In summary, the repurposing of thalidomide for multiple myeloma exemplifies a successful strategy in drug repurposing, demonstrating how existing medications can be leveraged to provide effective treatments for challenging diseases. The insights gained from thalidomide's clinical use and its mechanisms of action have not only improved patient outcomes but have also paved the way for further research into similar therapeutic strategies in the management of MM and potentially other malignancies [23].

4.2 Antiviral Drugs for COVID-19

Drug repurposing has emerged as a crucial strategy in addressing the urgent need for effective treatments during the COVID-19 pandemic.

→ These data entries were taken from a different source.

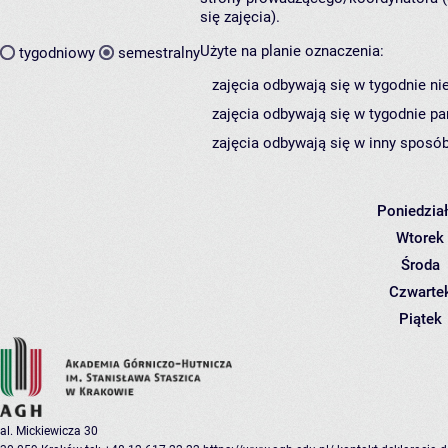
się zajęcia).
Użyte na planie oznaczenia:
tygodniowy
semestralny
zajęcia odbywają się w tygodnie ni
zajęcia odbywają się w tygodnie pa
zajęcia odbywają się w inny sposób
Poniedzia
Wtorek
Środa
Czwarte
Piątek
al. Mickiewicza 30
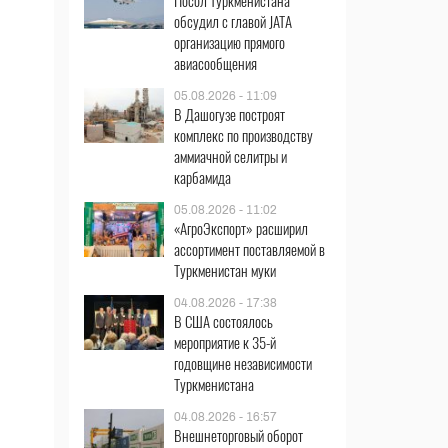
Посол Туркменистана
обсудил с главой JATA
организацию прямого
авиасообщения
05.08.2026 - 11:09
В Дашогузе построят
комплекс по производству
аммиачной селитры и
карбамида
05.08.2026 - 11:02
«АгроЭкспорт» расширил
ассортимент поставляемой в
Туркменистан муки
04.08.2026 - 17:38
В США состоялось
мероприятие к 35-й
годовщине независимости
Туркменистана
04.08.2026 - 16:57
Внешнеторговый оборот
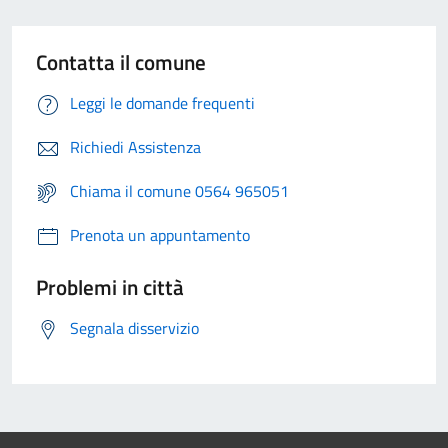
Contatta il comune
Leggi le domande frequenti
Richiedi Assistenza
Chiama il comune 0564 965051
Prenota un appuntamento
Problemi in città
Segnala disservizio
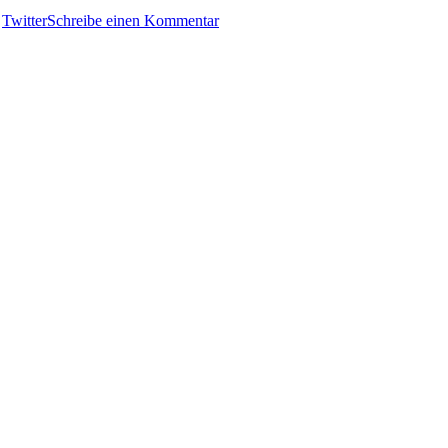
1800:
,
Twitter
Schreibe einen Kommentar
Eva
García
Sáenz
–
Die
Stille
des
Todes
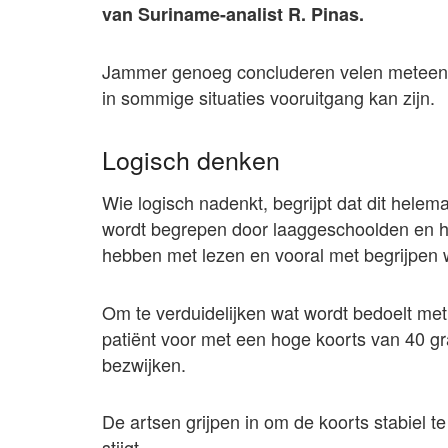
van Suriname-analist R. Pinas.
Jammer genoeg concluderen velen meteen da
in sommige situaties vooruitgang kan zijn.
Logisch denken
Wie logisch nadenkt, begrijpt dat dit helemaa
wordt begrepen door laaggeschoolden en h
hebben met lezen en vooral met begrijpen w
Om te verduidelijken wat wordt bedoelt met s
patiënt voor met een hoge koorts van 40 gr
bezwijken.
De artsen grijpen in om de koorts stabiel te
stijgt.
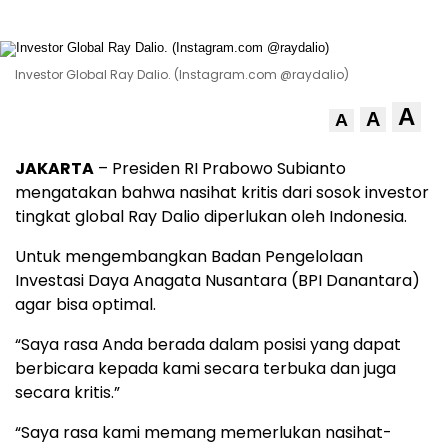
Investor Global Ray Dalio. (Instagram.com @raydalio)
A
A
A
JAKARTA
– Presiden RI Prabowo Subianto
mengatakan bahwa nasihat kritis dari sosok investor
tingkat global Ray Dalio diperlukan oleh Indonesia.
Untuk mengembangkan Badan Pengelolaan
Investasi Daya Anagata Nusantara (BPI Danantara)
agar bisa optimal.
“Saya rasa Anda berada dalam posisi yang dapat
berbicara kepada kami secara terbuka dan juga
secara kritis.”
“Saya rasa kami memang memerlukan nasihat-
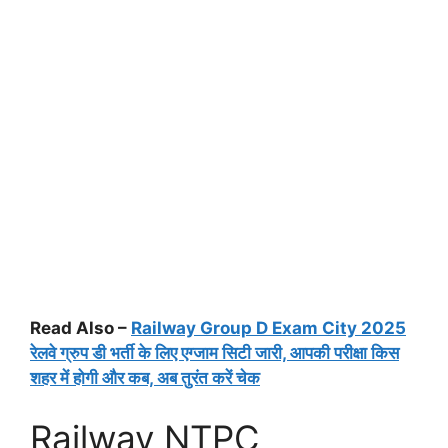
Read Also –
Railway Group D Exam City 2025
रेलवे ग्रुप डी भर्ती के लिए एग्जाम सिटी जारी, आपकी परीक्षा किस
शहर में होगी और कब, अब तुरंत करें चेक
Railway NTPC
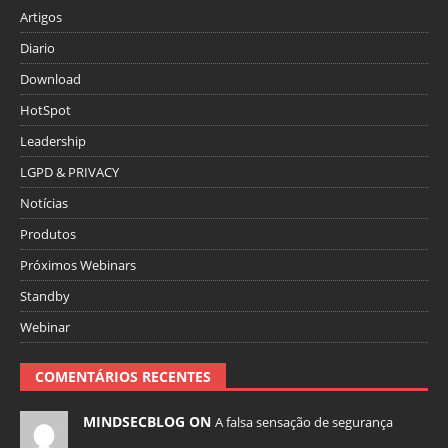
Artigos
Diario
Download
HotSpot
Leadership
LGPD & PRIVACY
Notícias
Produtos
Próximos Webinars
Standby
Webinar
COMENTÁRIOS RECENTES
MINDSECBLOG ON
A falsa sensação de segurança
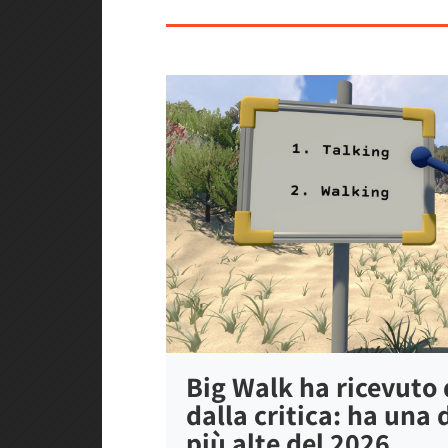
Big Walk ha ricevuto d
dalla critica: ha una
più alte del 2026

This approach leverages existing drugs, which have established safety profiles, to find new therapeutic applications for diseases like COVID-19. Several strategies and case studies illustrate the effectiveness of drug repurposing in the context of antiviral treatments for COVID-19.

One prominent strategy is the combination of existing drugs that target different pathways associated with the disease. For instance, a network-based approach has been proposed that combines anti-inflammatory agents, such as melatonin, with antiviral agents like toremifene. This strategy aims to mitigate the aberrant inflammatory responses while simultaneously reducing viral replication, thus addressing both the viral infection and the associated inflammatory response seen in COVID-19 patients (Cheng et al., 2020) [24].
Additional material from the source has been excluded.